If you are thinking about doing most anything in Oklahoma that could possibly be seen as encouraging economic development, chances are you’re eligible for a tax credit. The state offers tax credits for everything from  investing in small business venture capital companies and film production companies to purchasing poultry litter. Until very recently, however, public information about who is claiming these credits and in what amounts was all but non-existent. (The Oklahoma Tax Commission publishes a bi-annual tax expenditure report, but that provides only aggregate amounts and provides no data for many credits.)

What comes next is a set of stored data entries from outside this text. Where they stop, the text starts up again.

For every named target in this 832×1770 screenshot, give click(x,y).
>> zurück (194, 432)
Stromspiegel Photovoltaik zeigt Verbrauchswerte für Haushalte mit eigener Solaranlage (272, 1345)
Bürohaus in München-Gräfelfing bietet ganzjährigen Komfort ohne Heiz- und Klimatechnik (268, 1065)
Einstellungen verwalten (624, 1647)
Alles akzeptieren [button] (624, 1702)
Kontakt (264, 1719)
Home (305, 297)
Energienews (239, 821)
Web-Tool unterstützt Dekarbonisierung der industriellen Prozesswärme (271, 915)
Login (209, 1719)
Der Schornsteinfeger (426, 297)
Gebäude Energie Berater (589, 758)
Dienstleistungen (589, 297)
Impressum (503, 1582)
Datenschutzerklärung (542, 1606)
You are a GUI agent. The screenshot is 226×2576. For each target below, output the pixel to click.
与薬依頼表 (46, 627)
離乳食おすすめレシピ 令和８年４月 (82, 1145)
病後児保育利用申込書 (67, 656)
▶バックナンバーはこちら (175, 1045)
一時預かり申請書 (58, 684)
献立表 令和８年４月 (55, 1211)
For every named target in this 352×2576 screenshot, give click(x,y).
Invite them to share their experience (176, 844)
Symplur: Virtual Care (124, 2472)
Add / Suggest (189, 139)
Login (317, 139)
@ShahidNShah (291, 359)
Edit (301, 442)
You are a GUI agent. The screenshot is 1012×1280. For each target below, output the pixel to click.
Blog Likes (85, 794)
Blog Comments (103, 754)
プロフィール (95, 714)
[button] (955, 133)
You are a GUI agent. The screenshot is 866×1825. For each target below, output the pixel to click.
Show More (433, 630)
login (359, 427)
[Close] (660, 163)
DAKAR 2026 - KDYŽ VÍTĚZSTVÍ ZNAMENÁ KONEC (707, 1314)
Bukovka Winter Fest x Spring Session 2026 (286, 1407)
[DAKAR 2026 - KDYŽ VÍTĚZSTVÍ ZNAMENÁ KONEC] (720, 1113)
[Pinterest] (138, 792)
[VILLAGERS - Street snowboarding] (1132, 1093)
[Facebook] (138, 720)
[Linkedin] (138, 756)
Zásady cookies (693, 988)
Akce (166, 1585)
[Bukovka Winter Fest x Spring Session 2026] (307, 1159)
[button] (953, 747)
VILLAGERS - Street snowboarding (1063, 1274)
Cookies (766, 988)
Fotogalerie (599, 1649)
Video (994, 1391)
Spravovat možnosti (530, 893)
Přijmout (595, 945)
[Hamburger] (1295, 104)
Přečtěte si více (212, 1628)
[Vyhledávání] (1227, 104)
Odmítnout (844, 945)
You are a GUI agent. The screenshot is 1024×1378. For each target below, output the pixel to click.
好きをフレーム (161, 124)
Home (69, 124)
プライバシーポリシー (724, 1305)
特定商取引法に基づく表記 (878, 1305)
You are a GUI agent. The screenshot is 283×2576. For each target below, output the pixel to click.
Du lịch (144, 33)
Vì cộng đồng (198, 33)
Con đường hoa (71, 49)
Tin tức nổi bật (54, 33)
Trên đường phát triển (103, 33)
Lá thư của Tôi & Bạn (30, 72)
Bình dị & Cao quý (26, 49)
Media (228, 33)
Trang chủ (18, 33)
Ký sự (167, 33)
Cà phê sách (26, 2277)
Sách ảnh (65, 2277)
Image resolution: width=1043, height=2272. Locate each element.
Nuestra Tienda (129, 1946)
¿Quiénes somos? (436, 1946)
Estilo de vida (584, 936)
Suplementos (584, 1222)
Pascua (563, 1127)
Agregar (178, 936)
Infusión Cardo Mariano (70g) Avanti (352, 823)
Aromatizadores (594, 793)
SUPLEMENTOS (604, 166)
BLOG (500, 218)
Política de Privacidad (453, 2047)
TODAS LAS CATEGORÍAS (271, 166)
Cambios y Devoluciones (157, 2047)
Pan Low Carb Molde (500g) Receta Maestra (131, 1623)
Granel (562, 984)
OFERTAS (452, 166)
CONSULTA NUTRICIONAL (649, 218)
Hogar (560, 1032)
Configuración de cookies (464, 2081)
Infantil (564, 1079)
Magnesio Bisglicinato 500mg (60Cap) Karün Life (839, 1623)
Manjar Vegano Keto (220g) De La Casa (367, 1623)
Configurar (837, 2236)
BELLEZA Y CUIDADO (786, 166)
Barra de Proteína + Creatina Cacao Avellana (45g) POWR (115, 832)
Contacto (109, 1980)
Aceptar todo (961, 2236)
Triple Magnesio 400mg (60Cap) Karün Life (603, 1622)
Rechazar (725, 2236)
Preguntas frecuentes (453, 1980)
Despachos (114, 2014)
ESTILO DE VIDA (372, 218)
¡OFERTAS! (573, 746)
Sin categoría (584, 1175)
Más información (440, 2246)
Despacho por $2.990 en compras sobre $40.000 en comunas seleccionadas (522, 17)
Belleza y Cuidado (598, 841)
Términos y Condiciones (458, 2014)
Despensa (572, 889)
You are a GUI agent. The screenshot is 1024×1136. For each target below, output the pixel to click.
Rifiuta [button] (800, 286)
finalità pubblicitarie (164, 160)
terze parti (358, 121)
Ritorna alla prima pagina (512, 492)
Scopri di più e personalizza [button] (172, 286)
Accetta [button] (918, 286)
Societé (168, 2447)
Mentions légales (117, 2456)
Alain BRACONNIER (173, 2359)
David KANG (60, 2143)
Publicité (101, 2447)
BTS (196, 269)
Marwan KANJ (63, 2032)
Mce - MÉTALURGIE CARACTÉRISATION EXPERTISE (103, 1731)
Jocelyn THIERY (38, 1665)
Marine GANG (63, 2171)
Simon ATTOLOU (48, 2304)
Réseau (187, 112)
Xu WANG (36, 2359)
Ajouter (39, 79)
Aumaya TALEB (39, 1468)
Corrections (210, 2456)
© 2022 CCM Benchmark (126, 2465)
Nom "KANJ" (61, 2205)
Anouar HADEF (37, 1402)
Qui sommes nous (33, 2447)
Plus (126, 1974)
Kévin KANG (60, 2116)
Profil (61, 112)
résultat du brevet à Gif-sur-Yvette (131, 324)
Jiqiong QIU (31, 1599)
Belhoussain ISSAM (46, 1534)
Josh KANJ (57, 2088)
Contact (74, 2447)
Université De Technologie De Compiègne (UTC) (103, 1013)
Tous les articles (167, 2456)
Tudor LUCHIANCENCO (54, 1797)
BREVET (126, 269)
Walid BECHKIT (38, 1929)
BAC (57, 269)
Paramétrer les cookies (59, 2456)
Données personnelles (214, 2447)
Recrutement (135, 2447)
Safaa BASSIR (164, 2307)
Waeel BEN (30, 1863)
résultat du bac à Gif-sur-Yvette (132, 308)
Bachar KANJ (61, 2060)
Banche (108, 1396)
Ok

The state of disclosure of tax credits has now taken a giant leap forward. In 2007, the Legislature passed SB 1, the Taxpayer Transparency Act, authored by Sen. Randy Brogdon and Rep. Paul Wesselhoft. The bill required the Office of State Finance to set up a website to allow the public access to comprehensive information on state government. The website was to include detailed information on all recipients of  government funds not only through direct budgetary expenditures, but also incentive payments and tax credits. Expenditure information has been available since early 2008 on the Openbooks.gov website.  Last month, tax credit information was added.

Anyone can now go to the site and either call up information by credit or search by taxpayer’s name for 35 income tax credits for the 2007 tax year, along with an unspecified “other credit” category. The database contains over 5,500 entries on both individual and corporate filers who claimed a credit in 2007. The amounts claimed range from a high of $2.4 million for the rural small business capital credit claimed by Donald and Joyce Harvey to $1 claimed for assorted credits by some dozen taxpayers. The largest corporate recipient of a tax credit is listed as Terra International, Inc., which claimed a credit of $2.1 million under the Investment/New Jobs incentive program.